HDFS OCF Connector: Install and Configure

Alation Cloud Service Applies to Alation Cloud Service instances of Alation

Customer Managed Applies to customer-managed instances of Alation

Authentication

For metadata extraction (MDE), the connector supports these authentication methods:

  • Basic (username)

    Basic authentication requires an HDFS user. To use basic authentication to connect from Alation, use your HDFS username. For metadata extraction, as an HDFS user, you must at least have read-only access to the folder that you want to access.

  • Kerberos

    • Krb5.conf file

    • Username

    • Password

  • SSL

    • A valid SSL certificate

Prerequisites

Ports

To connect to the HDFS server, you must open an outbound TCP port to the server. Perform these steps to find relevant ports to use using the Cloudera Manager interface. You can find the relevant ports using the Cloudera Manager interface for either Cloudera Distributed Hadoop (CDH) or Cloudera Data Platform (CDP).

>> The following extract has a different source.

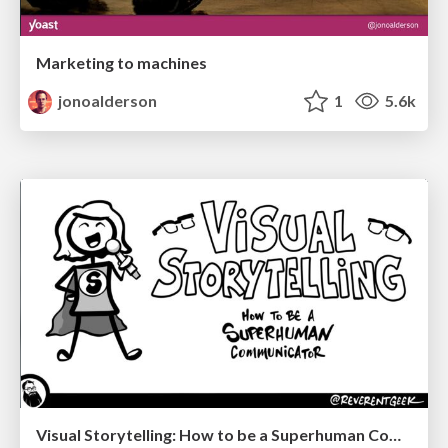
Marketing to machines
jonoalderson
1
5.6k
Visual Storytelling: How to be a Superhuman Communicator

To identify the ports, perform these steps:

  1. Log in to Cloudera Manager.

  2. On the Clusters dashboard page, on the left, click on HDFS.

    ../../../_images/HDFS_OCF_CDH_Dashboard.png
  3. Click on the Configuration tab.

  4. From the left navigation bar, select Category > Ports and Addresses.

    ../../../_images/HDFS_OCF_CDP_PortConfig.png
  5. Based on your authentication type, use the port number displayed for the following configuration names:

    Authentication Type

    Port Configuration Name

    Basic

    NameNode Web UI Port

    SSL

    Secure NameNode Web UI Port

    (TLS/SSL)

    HttpFS

    Rest Port

    ../../../_images/HDFS_OCF_Port_Config_Name.png

Activate the HttpFS Connection

If using HttpFS, you must enable the HttpFS port to connect to the HDFS server and configure SSL/TLS for HttpFS.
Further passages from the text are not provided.